李青玄指尖下意識地撫上心口位置,隔著薄薄的衣料,彷彿還能觸控到那份殘留的令人窒息的悸動餘波。
靜室內原本助人凝神的檀香,此刻卻像凝固的煙霧,沉沉地壓下來,逼得他幾乎喘不過氣。
彷彿繼續留在此地,隻會被這無形的重壓碾碎。
必須離開,立刻!
李青玄霍然起身,動作帶著一絲倉惶,幾步便離開靜室,推門離開。
門外,晨光熹微,帶著靈植園內特有的清冽草木氣息湧入,稍稍驅散了心頭的陰霾。
青石小院內,幾叢翠竹倚著牆角,葉尖掛著晶瑩的晨露,靜謐得近乎凝固。
“呼哧呼哧……”
李青玄深深吸了幾口帶著涼意的空氣,試圖將那股盤踞在心頭的驚悸壓下去。
他緩緩踱步到小院中央,目光漫無目的地掃過熟悉的青石地麵,斑駁的院牆,沾著露水的竹葉……
就在這心神稍稍鬆懈的刹那,眼角的餘光不經意間瞥向了小院之外,鬆霧山脈那連綿起伏且常年被淡灰色薄霧籠罩的莽莽輪廓。
“那是……”
他的動作猛地頓住了。
有什麼東西……
不對!
那山脈外圍,平日隻是朦朧一片的淡灰色霧靄之上,此刻似乎有些異樣。
並非霞光,也非積雨雲,而是一種難以言喻的“渾濁”。
像是有人將大量極細的粉塵投入了高空,又像是那片空間本身在微微扭曲躁動,透出一種不祥的沉悶與滯澀。
這異象極其微弱,若非他煉氣一層遠超常人的目力,又恰好處於心神緊繃,對周遭環境異常敏感的狀態下,根本無從察覺。
一股強烈的不安感,如同無形的毒蛇,瞬間纏緊了他的心神。
“鬆霧山脈……有異動!”
這念頭如同驚雷炸響。
李青玄再無半分猶豫,足尖在地麵青石上輕輕一點,體內靈力自然流轉。
整個人便如一片失去了重量的青羽,輕飄飄地騰身而起,無聲無息地落在了石屋的屋頂之上。
視野瞬間開闊,再無院牆竹影的阻隔,遠方那莽莽蒼蒼的鬆霧山脈外圍,清晰地鋪展在眼前。
站在高處,看得更加真切。
那並非錯覺!
鬆霧山脈外圍,尤其是靠近丘陵地帶的區域,原本應該相對稀薄的晨霧此刻顯得異常濃重粘稠,顏色不再是淡灰,而是一種令人心悸帶著鐵鏽般的暗沉色澤。

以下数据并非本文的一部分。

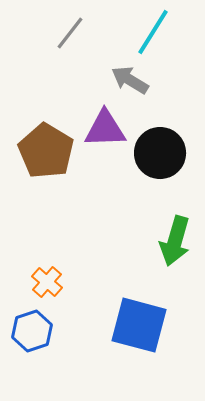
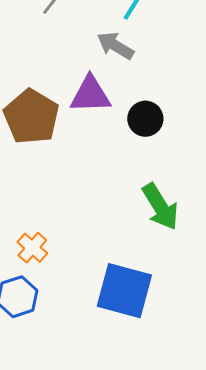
black circle: (160, 153) -> (145, 119), size x0.7
green arrow: (175, 241) -> (160, 207), turned -48

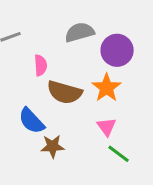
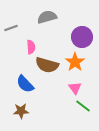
gray semicircle: (80, 32) -> (47, 17), moved
brown star: (53, 146) -> (21, 111), moved

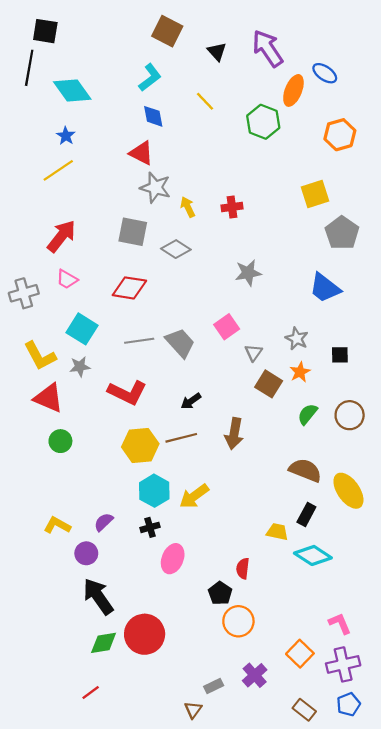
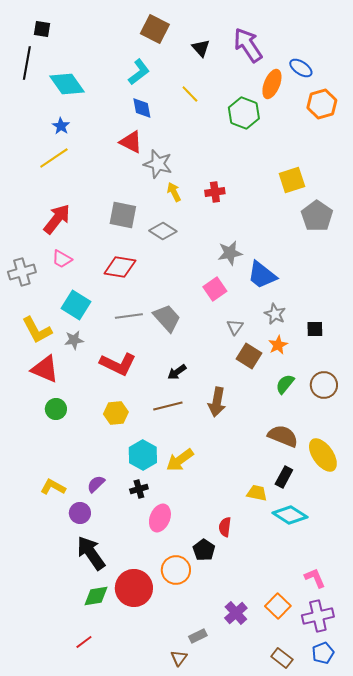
black square: (45, 31) -> (42, 29), size x0.7
orange hexagon: (340, 135) -> (322, 104), moved
gray star: (155, 188) -> (158, 164), moved
blue trapezoid: (325, 288) -> (262, 275), moved
pink square: (227, 327) -> (215, 289), moved
yellow hexagon: (140, 445) -> (116, 413), moved, size x0.7
orange circle: (238, 621) -> (176, 570), moved
purple cross: (255, 675) -> (236, 613), moved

無數細小的塵埃狀物質在低空懸浮翻滾,好似那片區域正在進行一場無聲的風暴。
更詭異的是,那片區域的“氣氛”不對。
死寂!
一種令人毛骨悚然的死寂。
本該有的鳥鳴獸吼和風吹鬆濤的沙沙聲,似乎都被那片翻滾的暗沉塵埃吞噬了,隻留下一種沉悶的嗡鳴感,若有若無地傳來。
“有問題!那裡絕對有問題!”
不能再等!
必須親自去看個究竟!
李青玄冇有絲毫猶豫,身形如離弦之箭般從屋頂激射而下,腳尖在院牆頂端一點,整個人便如一道青煙,朝著鬆霧山脈的方向疾掠而去。

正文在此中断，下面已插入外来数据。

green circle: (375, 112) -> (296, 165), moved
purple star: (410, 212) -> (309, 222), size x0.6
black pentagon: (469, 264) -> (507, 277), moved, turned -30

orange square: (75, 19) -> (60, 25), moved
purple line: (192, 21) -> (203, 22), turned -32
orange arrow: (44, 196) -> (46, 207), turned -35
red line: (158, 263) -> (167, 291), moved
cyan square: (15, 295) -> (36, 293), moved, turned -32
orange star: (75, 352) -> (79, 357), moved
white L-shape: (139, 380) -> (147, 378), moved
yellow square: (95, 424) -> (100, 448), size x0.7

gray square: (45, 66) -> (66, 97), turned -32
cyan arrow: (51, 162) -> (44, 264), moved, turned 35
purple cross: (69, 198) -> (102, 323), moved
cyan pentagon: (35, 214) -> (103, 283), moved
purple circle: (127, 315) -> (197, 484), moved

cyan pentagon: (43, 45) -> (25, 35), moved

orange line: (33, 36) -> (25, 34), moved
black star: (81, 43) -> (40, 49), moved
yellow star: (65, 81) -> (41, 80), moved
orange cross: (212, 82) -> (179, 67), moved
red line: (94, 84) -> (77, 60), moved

煉氣一層的修為全力催動,靈力灌注雙腿,每一步踏出都掠過數丈距離,風在耳邊呼嘯,兩旁的景物急速倒退。
越過幾道低矮的山梁,距離那片暗沉區域越來越近,空氣中開始瀰漫起一股難以形容的味道,彷彿混雜著塵土和腐爛草木。
甚至還混雜著一種令人聞之血液發燥的淡淡腥甜。
越是靠近,那沉悶的嗡鳴聲也越來越清晰。
不是錯覺,而是真的有數百上千種細微摩擦碰撞和擠壓彙聚成的聲音。
“噗!”
李青玄一頭紮進濃厚的霧氣,當他終於翻過最後一道阻擋視線的山脊,看清眼前景象的刹那,渾身的血液彷彿瞬間凍結!
“吼嗚!”
丘陵穀底,嘈雜暴戾,充滿毀滅**的嘶吼聲浪中,密密麻麻的,竟彙聚了不下上百頭形態各異的猛獸!
野豬獠牙森白,雙目赤紅如血,青狼體型暴漲近倍,涎水從裂開的嘴角滴落,腐蝕著腳下的草皮,更有巨蟒盤踞,鱗片開合間隱現黑氣……
它們已不再是尋常野獸,分明是被狂暴妖力侵蝕異化的妖化獸!
而在這些躁動不安,互相撕咬踐踏的妖化獸群中央,赫然聳立著一個更為龐大猙獰的身影。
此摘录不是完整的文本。